>>>

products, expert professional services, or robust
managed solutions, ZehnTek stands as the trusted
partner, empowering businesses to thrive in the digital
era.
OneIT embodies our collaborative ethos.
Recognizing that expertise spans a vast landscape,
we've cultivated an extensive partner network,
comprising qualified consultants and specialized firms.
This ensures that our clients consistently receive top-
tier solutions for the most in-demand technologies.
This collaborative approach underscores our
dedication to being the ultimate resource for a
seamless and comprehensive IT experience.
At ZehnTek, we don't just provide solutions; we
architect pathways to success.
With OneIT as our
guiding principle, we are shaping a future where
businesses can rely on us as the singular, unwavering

<<<
>>>

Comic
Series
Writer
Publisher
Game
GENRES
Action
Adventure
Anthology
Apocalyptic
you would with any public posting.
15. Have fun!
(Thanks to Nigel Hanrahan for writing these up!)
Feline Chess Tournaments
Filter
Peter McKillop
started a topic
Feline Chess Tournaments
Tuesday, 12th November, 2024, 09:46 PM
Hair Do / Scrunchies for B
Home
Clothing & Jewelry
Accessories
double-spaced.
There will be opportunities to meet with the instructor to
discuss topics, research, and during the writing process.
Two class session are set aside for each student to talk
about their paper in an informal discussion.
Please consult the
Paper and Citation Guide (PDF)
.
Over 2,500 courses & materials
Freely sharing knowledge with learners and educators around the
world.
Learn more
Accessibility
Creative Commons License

<<<
>>>

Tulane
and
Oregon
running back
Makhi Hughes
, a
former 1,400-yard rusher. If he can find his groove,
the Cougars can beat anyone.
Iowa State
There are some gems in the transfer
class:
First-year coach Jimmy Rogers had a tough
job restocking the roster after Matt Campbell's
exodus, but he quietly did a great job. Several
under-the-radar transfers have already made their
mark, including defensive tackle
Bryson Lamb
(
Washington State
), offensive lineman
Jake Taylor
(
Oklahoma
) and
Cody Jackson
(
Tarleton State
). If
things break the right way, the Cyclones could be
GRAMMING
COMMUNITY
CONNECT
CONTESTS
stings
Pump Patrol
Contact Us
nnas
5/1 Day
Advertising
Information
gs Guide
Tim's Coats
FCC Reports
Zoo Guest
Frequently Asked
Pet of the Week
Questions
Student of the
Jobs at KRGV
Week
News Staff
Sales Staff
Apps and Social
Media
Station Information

<<<

Take the stretch of lines above from the one containing "Cody Jackson" through the one containing "Station Information" and repeat it exactly, adding no other line.

- _Exercise solution_:
Cody Jackson
(
Tarleton State
). If
things break the right way, the Cyclones could be
GRAMMING
COMMUNITY
CONNECT
CONTESTS
stings
Pump Patrol
Contact Us
nnas
5/1 Day
Advertising
Information
gs Guide
Tim's Coats
FCC Reports
Zoo Guest
Frequently Asked
Pet of the Week
Questions
Student of the
Jobs at KRGV
Week
News Staff
Sales Staff
Apps and Social
Media
Station Information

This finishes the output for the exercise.